L'estate

L'estate mi coglie sempre di sorpresa e io impreparata, quando scoppia il caldo all'improvviso, non so come organizzare al meglio le mie giornate . Essa coincide con la fine della scuola, con l'inizio delle vacanze, con i propositi più strani, dopo un anno di lavoro. Questo periodo per me è sempre un po' caotico, con tante cose in sospeso, tanti progetti e tanta voglia di riposarmi. Ma cos'è il riposo? Per me è la mia altalena posta tra due noci di quand'ero bambina, dove mi dondolavo al calare del sole mentre il profumo d'erba appena tagliata e gli sterpi bruciati mi toglievano il respiro . Quello era il mio riposo: cullarmi sotto gli alberi mentre gli ultimi raggi lasciavano i prati , con tutte le persone care che mi giravano intorno raccogliendo le ultime cose per rientrare. Dovevano prendermi con la forza, ma io non rientravo se prima non vedevo il sole tuffarsi a mare dando il cambio alla luna. Passavo dall'aria aperta alla vasca da bagno dove il bagnoschiuma mi copriva come una panna montata e, dopo una ricca cena, ero a letto che dormivo come un sasso. Ancora oggi sogno la mia altalena, sospesa in aria a cantare e avere il tempo di osservare gli altri, i fiori, gli animali e non dire mai basta. Ecco il simbolo del mio riposo! Da ragazza invece facevo lunghe dormite pomeridiane con la testa sotto il cuscino dopo aver letto pagine e pagine di "Via col vento" o de "Il treno del sole" o la collana di Liala. Al risveglio mia madre mi portava il caffè e si scherzava sul letto, poi stanche di risa e discorsi, ci si organizzava sul da farsi. Che bei tempi!

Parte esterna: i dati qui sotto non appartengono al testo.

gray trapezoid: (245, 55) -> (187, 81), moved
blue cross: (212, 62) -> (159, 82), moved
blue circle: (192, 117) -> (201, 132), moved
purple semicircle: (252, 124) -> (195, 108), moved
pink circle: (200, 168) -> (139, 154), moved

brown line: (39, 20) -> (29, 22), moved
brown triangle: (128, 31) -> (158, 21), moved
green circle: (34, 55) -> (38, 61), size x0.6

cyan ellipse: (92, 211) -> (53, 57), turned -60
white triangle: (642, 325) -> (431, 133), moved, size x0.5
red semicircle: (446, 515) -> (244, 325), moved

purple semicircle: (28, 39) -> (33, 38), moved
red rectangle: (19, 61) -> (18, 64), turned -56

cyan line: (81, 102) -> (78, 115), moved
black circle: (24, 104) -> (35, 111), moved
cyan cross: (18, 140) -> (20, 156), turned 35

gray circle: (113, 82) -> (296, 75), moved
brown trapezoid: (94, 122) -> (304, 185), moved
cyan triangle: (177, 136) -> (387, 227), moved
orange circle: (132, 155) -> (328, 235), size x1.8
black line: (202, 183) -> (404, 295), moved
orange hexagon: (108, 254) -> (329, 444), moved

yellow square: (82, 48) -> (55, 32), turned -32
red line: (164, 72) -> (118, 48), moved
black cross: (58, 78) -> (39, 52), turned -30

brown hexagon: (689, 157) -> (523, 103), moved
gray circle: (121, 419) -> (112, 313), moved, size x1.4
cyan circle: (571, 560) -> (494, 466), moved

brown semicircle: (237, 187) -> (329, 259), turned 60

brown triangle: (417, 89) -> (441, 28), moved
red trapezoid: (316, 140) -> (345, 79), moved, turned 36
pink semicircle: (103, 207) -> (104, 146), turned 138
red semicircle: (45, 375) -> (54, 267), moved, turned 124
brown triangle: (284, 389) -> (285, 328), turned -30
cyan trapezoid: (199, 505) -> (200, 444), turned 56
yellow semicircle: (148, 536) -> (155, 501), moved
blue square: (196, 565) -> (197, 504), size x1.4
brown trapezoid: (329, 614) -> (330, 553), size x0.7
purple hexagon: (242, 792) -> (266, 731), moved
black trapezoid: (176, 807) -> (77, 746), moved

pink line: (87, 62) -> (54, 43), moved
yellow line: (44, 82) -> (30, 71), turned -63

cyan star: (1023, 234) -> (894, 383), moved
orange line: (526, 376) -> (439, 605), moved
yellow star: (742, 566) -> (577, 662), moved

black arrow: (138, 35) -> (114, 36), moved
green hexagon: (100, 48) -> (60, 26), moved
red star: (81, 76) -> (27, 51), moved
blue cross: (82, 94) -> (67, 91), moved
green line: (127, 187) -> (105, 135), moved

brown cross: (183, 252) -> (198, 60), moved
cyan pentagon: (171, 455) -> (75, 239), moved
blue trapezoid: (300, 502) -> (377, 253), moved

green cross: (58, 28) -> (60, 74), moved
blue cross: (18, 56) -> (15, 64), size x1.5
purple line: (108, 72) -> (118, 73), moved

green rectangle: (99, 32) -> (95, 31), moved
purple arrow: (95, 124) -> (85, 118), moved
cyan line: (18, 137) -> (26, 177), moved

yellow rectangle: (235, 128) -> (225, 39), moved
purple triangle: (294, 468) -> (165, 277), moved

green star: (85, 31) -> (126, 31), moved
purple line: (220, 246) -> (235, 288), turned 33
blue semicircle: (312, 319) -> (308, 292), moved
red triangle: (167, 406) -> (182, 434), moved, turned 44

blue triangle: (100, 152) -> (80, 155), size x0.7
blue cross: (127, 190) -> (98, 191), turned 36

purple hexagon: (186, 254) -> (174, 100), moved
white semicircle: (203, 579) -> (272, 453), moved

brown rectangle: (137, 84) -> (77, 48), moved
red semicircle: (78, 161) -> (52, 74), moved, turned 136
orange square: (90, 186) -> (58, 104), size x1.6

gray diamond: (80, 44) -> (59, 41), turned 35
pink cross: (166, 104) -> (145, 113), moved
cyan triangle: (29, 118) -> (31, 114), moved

E pensare che il riposo oggi, per me, è un miraggio. Il riposo è fare ciò che più ci piace quando vogliamo noi e non quando ce lo programmano gli altri. Il riposo può significare di starsene a casa tutti soli e spaziare senza che gli altri ci diano incombenze; leggere indisturbati evitando il trillo del telefono, del citofono e gli imprevisti; mangiare il giusto senza apparecchiare la tavola per il re come accade ogni giorno, con una dieta per ogni componente della famiglia; trascorrerre una giornata all'insegna dell'ascolto invece di parlare continuamente; cucinare senza fretta e gustare i piatti freschi e appetitosi; suonare quattro ore di seguito il pianoforte senza interruzione tra chi arriva e chi esce, e poi rispondere al telefono interrompendo il pezzo nella parte più bella; leggere una pila di giornali, conversare a telefono con un' amica, andare a lezione di danza calma e tranquilla e non trafelata arrivando all'ultimo secondo.

Insomma il riposo per me è fare tante cose che non riesco a fare o che non faccio secondo i miei ritmi ma come mi impongono gli altri.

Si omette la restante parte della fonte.